● TASK REQUIREMENTS
Write all of the entries out again exactly, but not the images.

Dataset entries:

-=-=-=-=-

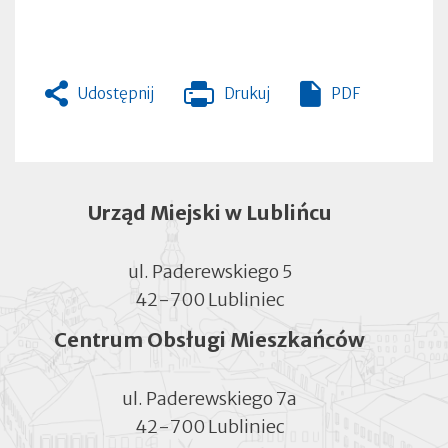
Udostępnij
Drukuj
PDF
Otworzy
się
w
nowej
zakładce
Urząd Miejski w Lublińcu
ul. Paderewskiego 5
42-700 Lubliniec
Centrum Obsługi Mieszkańców
ul. Paderewskiego 7a
42-700 Lubliniec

-=-=-=-=-

● PROBLEM SOLUTION
Udostępnij
Drukuj
PDF
Otworzy
się
w
nowej
zakładce
Urząd Miejski w Lublińcu
ul. Paderewskiego 5
42-700 Lubliniec
Centrum Obsługi Mieszkańców
ul. Paderewskiego 7a
42-700 Lubliniec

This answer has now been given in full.